Kaum draussen buchten wir nochmals ein Hotel über booking.com – wohlwissend, dass uns dort wahrscheinlich der gleiche Trick erwartete. Also ab in die dritte Runde. Diesmal war es das Phoenix Guesthouse. Dort angekommen, war es natürlich auch ausgebucht und – was für ein glücklicher Zufall – der Bruder hat noch ein Zimmer frei. Sie begleitete uns ins Phoenix Blue Xing Hotel. Diesmal endete es im bitteren und harten Kampf. Wir waren nicht bereit mehr zu zahlen. Irgendwann gab die Vermittlerin auf und verschwand. Wir verhandelten dann endlich mit dem "Bruder"/Besitzer direkt und konnten bleiben – wenn auch immer noch für einen viel zu hohen Preis von 600 Yuan (ca. 84 CHF) pro Nacht. Aber wir mochten nicht mehr, es war schon nach Mitternacht, wir waren angeschlagen, angezählt und hingen nur noch in den Seilen. Wir liessen uns eine rosarote Quittung ausstellen, leckten unsere Wunden und gingen zu Bett.

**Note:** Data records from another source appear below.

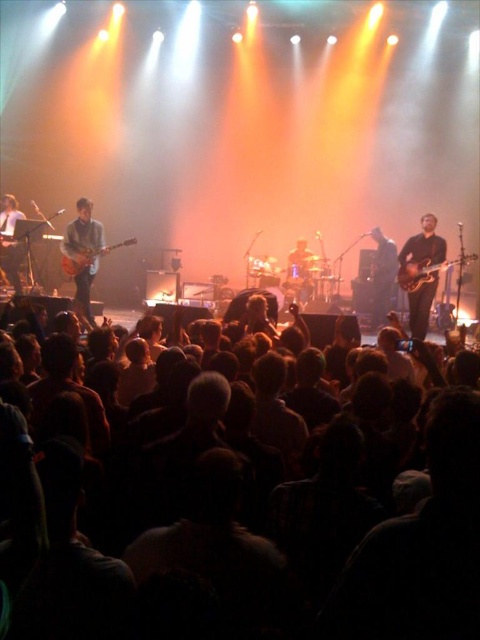 Can you confirm if shiny black guitar at center is positioned below wooden electric guitar at left?

Yes, shiny black guitar at center is below wooden electric guitar at left.

Can you confirm if shiny black guitar at center is positioned to the right of wooden electric guitar at left?

Indeed, shiny black guitar at center is positioned on the right side of wooden electric guitar at left.

The width and height of the screenshot is (480, 640). In order to click on shiny black guitar at center in this screenshot , I will do `click(383, 276)`.

Is shiny black guitar at center shorter than glossy wood guitar at right?

Incorrect, shiny black guitar at center's height does not fall short of glossy wood guitar at right's.

The height and width of the screenshot is (640, 480). I want to click on shiny black guitar at center, so click(383, 276).

Can you confirm if dark matte crowd at lower center is positioned above wooden electric guitar at left?

No.

The height and width of the screenshot is (640, 480). What do you see at coordinates (172, 570) in the screenshot?
I see `dark matte crowd at lower center` at bounding box center [172, 570].

You are a GUI agent. You are given a task and a screenshot of the screen. Output one action in this format:
    pyautogui.click(x=<x>, y=<y>)
    Task: Click on the dark matte crowd at lower center
    This screenshot has height=640, width=480.
    Given the screenshot: What is the action you would take?
    pyautogui.click(x=172, y=570)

Sogleich wir das Zimmer bezogen hatten, beschlossen wir, am nächsten Tag wieder abzureisen. Einerseits, weil wir in und um Fenghuang kein Zimmer für einen anständigen Preis fanden und weil die Stadt aus allen Nähten platzte und es unglaublich laut war. Nichts da mit kleiner-chinesischer-Stadt-am-Fluss-Idylle. Bestimmt hat Fenghuang auch seinen Reiz, denn wer das Nachtleben in einem authentisch chinesischen Ambiente erleben möchte, ist hier garantiert an der richtigen Adresse.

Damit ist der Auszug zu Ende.